A few weeks ago I “pulled a muscle.” You’d think at my age that I would know better than to shovel snow; but it was such a pretty, blue-sky day, and I felt so good, that I simply didn’t think. Two days later my back ached. By the end of the week I couldn’t walk, and soon an old sciatica, reignited, was shooting pain down into my foot.
I’ve done everything imaginable to get well again, including doctors, chiropractors and PT, heat, cold, back brace, and prayers by wonderful Silent Unity, plus energy work like Reiki and Cranial Sacral. It’s just going to take time. Meanwhile I would find myself falling sometimes into such self-pity that I started scolding myself for the pity-parties I despise.
“If self-pity hastened the cure,” laughed one friend who has her own problems, “I’d have an amazing recovery!” And yet the pity is not wrong. Instead of critical self-pity, though, why don’t I call it self-compassion? When I acknowledge my sorrow, my low spirits shift, move off. Let’s talk, therefore, about loving ourselves with all our frailties and failures.
Last week as I lay on the massage table for a long and luxurious cranial-sacral treatment, drifting in and out of awareness, I found myself praying to my body. All my life my body has done whatever I asked of it, and I don’t think it had ever occurred to me before to give it thanks. Lying there, responding to the osteopath’s gentle suggestions, I was aware of the miracle of having a body. Imagine! I live inside a body! What a privilege!
And then I remembered that Forgiveness is the most powerful prayer you can make. All Christ needed to do in order to heal the leper or the man blind from birth or the adulteress was to murmur, “You are forgiven.” And they walked off healed.
Lying there, I asked my body to forgive me for all the times I have abused it, or invaded it with surgery or flushed it with powerful emetics for some unnecessary colonoscopy demanded by my doctor, for mashing my breasts under mammagraph machines or blasting my belly and limbs with x-rays and MRIs. How many times have I slashed my body open to remove some inner part, beginning with tonsils and adenoids and appendectomy when I was only a child and going on right into adulthood, cutting my flesh open to toss out cysts and organs as if they were just trash.
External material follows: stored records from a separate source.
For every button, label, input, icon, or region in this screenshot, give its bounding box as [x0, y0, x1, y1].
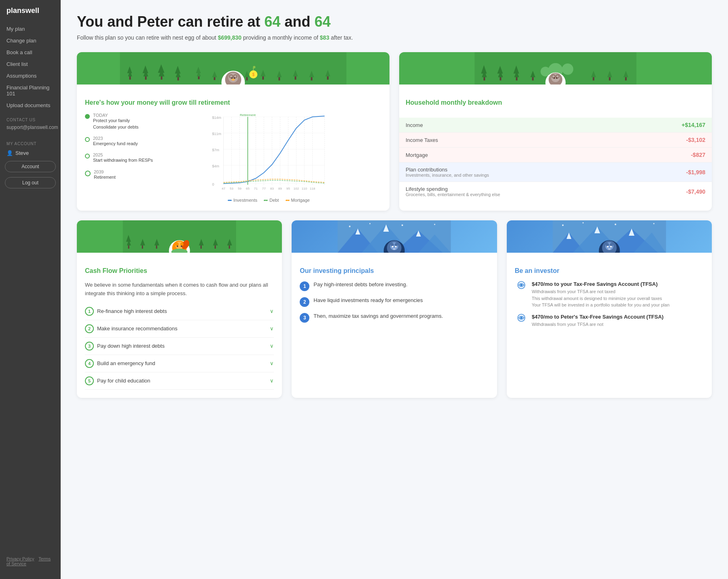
- cashflow-card-title: Cash Flow Priorities: [85, 267, 274, 275]
- svg-rect-3: [129, 76, 131, 80]
- cf-chevron-1[interactable]: ∨: [270, 308, 274, 314]
- investing-banner-svg: [292, 220, 497, 253]
- logout-button[interactable]: Log out: [5, 177, 56, 188]
- svg-text:110: 110: [302, 187, 307, 190]
- svg-rect-122: [201, 245, 202, 249]
- svg-point-163: [562, 224, 563, 226]
- eye-icon-2: [515, 314, 528, 322]
- svg-point-41: [232, 79, 235, 81]
- account-section-label: MY ACCOUNT: [0, 135, 61, 148]
- retire-age1: 64: [264, 13, 280, 30]
- svg-text:$7m: $7m: [212, 148, 219, 152]
- legend-mortgage: Mortgage: [286, 198, 310, 203]
- timeline: TODAY Protect your family Consolidate yo…: [85, 113, 153, 186]
- svg-text:95: 95: [286, 187, 290, 190]
- sidebar-item-book-call[interactable]: Book a call: [0, 46, 61, 58]
- svg-text:77: 77: [262, 187, 266, 190]
- hero-title: You and Peter can retire at 64 and 64: [77, 13, 712, 30]
- household-card-body: Household monthly breakdown Income +$14,…: [399, 85, 712, 201]
- svg-point-134: [181, 245, 182, 247]
- cashflow-card-body: Cash Flow Priorities We believe in some …: [77, 253, 282, 398]
- svg-point-177: [520, 317, 523, 319]
- eye-icon-1: [515, 281, 528, 289]
- cf-item-3: 3 Pay down high interest debts ∨: [85, 338, 274, 355]
- cf-chevron-4[interactable]: ∨: [270, 360, 274, 366]
- account-button[interactable]: Account: [5, 161, 56, 172]
- sidebar-item-upload-docs[interactable]: Upload documents: [0, 99, 61, 111]
- chart-legend: Investments Debt Mortgage: [156, 198, 381, 203]
- investor-banner: [507, 220, 712, 253]
- svg-text:$: $: [252, 72, 255, 77]
- svg-point-146: [402, 224, 403, 226]
- hh-row-income-taxes: Income Taxes -$3,102: [399, 133, 712, 148]
- growth-card: $ Here's how your money will grow till r…: [77, 52, 389, 211]
- cf-item-1: 1 Re-finance high interest debts ∨: [85, 303, 274, 320]
- sidebar-item-client-list[interactable]: Client list: [0, 58, 61, 70]
- sidebar-item-my-plan[interactable]: My plan: [0, 23, 61, 35]
- svg-rect-6: [145, 76, 147, 80]
- hh-row-lifestyle: Lifestyle spending Groceries, bills, ent…: [399, 182, 712, 201]
- growth-chart: $14m $11m $7m $4m 0: [156, 113, 381, 203]
- svg-rect-101: [609, 77, 611, 80]
- investor-card: Be an investor $470/mo to your Tax-Free …: [507, 220, 712, 398]
- svg-text:83: 83: [270, 187, 274, 190]
- investing-card-body: Our investing principals 1 Pay high-inte…: [292, 253, 497, 336]
- privacy-policy-link[interactable]: Privacy Policy: [6, 556, 34, 561]
- cf-chevron-5[interactable]: ∨: [270, 378, 274, 384]
- household-card: Household monthly breakdown Income +$14,…: [399, 52, 712, 211]
- investor-card-title: Be an investor: [515, 267, 704, 275]
- user-icon: 👤: [6, 150, 13, 156]
- svg-point-172: [607, 246, 608, 247]
- brand-logo: planswell: [0, 6, 61, 23]
- svg-rect-99: [593, 77, 595, 80]
- household-banner: [399, 52, 712, 85]
- svg-text:0: 0: [212, 182, 214, 186]
- svg-point-133: [177, 245, 178, 247]
- svg-point-145: [369, 223, 370, 224]
- household-banner-illustration: [399, 52, 712, 85]
- household-card-title: Household monthly breakdown: [399, 99, 712, 111]
- investing-card: Our investing principals 1 Pay high-inte…: [292, 220, 497, 398]
- svg-point-175: [520, 284, 523, 286]
- svg-rect-86: [484, 77, 485, 80]
- svg-point-40: [234, 77, 235, 79]
- svg-rect-126: [229, 245, 230, 249]
- investor-card-body: Be an investor $470/mo to your Tax-Free …: [507, 253, 712, 342]
- cashflow-list: 1 Re-finance high interest debts ∨ 2 Mak…: [85, 303, 274, 390]
- svg-point-171: [609, 243, 613, 246]
- sidebar-footer: Privacy Policy Terms of Service: [0, 550, 61, 573]
- hero-subtitle: Follow this plan so you can retire with …: [77, 34, 712, 41]
- svg-point-147: [434, 224, 435, 225]
- investor-item-1: $470/mo to your Tax-Free Savings Account…: [515, 281, 704, 308]
- svg-point-151: [391, 243, 394, 246]
- legend-dot-debt: [264, 200, 268, 201]
- svg-point-131: [176, 243, 179, 246]
- svg-point-153: [392, 246, 394, 247]
- svg-rect-116: [128, 245, 129, 249]
- svg-text:$11m: $11m: [212, 132, 221, 136]
- sidebar-item-assumptions[interactable]: Assumptions: [0, 70, 61, 82]
- cf-item-4: 4 Build an emergency fund ∨: [85, 355, 274, 372]
- cf-item-2: 2 Make insurance recommendations ∨: [85, 320, 274, 338]
- growth-content: TODAY Protect your family Consolidate yo…: [85, 113, 381, 203]
- svg-rect-118: [142, 245, 143, 249]
- cf-item-5: 5 Pay for child education ∨: [85, 372, 274, 390]
- hh-row-plan-contrib: Plan contributions Investments, insuranc…: [399, 163, 712, 182]
- tl-item-today: TODAY Protect your family Consolidate yo…: [85, 113, 153, 130]
- investing-card-title: Our investing principals: [300, 267, 489, 275]
- tl-dot-2025: [85, 154, 90, 158]
- cf-chevron-3[interactable]: ∨: [270, 343, 274, 349]
- svg-rect-89: [500, 77, 502, 80]
- invest-item-3: 3 Then, maximize tax savings and governm…: [300, 313, 489, 323]
- svg-rect-9: [161, 76, 163, 80]
- svg-rect-120: [156, 245, 157, 249]
- growth-chart-svg: $14m $11m $7m $4m 0: [156, 113, 381, 194]
- svg-text:$4m: $4m: [212, 164, 219, 168]
- sidebar-item-change-plan[interactable]: Change plan: [0, 35, 61, 46]
- svg-rect-15: [198, 76, 200, 79]
- growth-card-banner: $: [77, 52, 389, 85]
- cf-chevron-2[interactable]: ∨: [270, 325, 274, 332]
- svg-rect-12: [178, 77, 179, 80]
- user-name-label: Steve: [15, 150, 29, 156]
- sidebar-item-fp101[interactable]: Financial Planning 101: [0, 82, 61, 99]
Lying there, asking for forgiveness, I thanked it for everything it has done for me. The fact is, I live inside this miraculous self-healing organism that cares for me and enfolds me and that functions without my having to do a thing. My heart beats 4800 times an hour, 42,000,000 beats a year and billions upon billions of beats for my lifetime without a single pause; my lungs fill and deflate with air, circulating nutrients to every muscle, tendon, cell. My brain sends forth electrical currents to feed this magical system. My bones regenerate every ten years, white blood cells every week, my skin every two or three weeks. And I take it all for granted.
Then I forgave my body for growing old, for having wrinkles and sagging skin and loosening stomach muscles, and shifting itself out of alignment.
Here’s what’s odd. Was it my imagination?
As I prayed, I could feel my body relax. I could feel it accept—am I crazy? — my thanks, and stretch, as it were, take a breath, and settle down to heal.
Here’s another idea. In the last few days I’ve been experimenting with something else: When I feel loved, and when I am openly loving something else (cat, dog, human, tree or bush), when my heart opens and I am flooded with spiritual well-being, the pain vanishes. Also when I am meditating. Also when I am painting or concentrating on writing or creating.
I’m not saying this is easy. When I am tired, or become anxious and afraid, when I start to scold myself impatiently for not healing faster or better, when I berate myself as old and useless and finished — used up. . . my back begins to spasm, and I am weak and sick again.
Can this be possible?
Is healing simply another word for love? I mean, love for myself and fearless, unfathomable love extending out toward others? Is it possible that self-compassion and an open-hearted delight is one of the secrets to getting well?
Well, I hope you’ll love yourself into the healed wholeness (I believe the word are etymologically related) you desire! I also found yoga helpful; I could relax into it as only do as much as I could…I do think peaceful meditations and deep relaxation allow us to leave pain behind. Reading good writing does that for me, too. Thank you for that! Sweet healing and gentle peace.
Thank you, dear Sophy, your words are a balm for me right now. I hope you feel splendidly well!
Wonderful post, Sophy. I do remember to thank my body now and then, especially for healing up from big injuries, illness. Your words, your experience, reinforce this practice. And though I’ve apologized to my body sometimes for “dumb moves,” I like the idea of taking it further and asking for forgiveness. Thank you for this.
I think forgiveness is the best revenge to cure any disease or mishap. Whatever the situation is
we may accept it openheartedly and then start remedial measures. Forgiveness is far better than
cursing and accusing. It is really a good article how to tackle a bad situation!!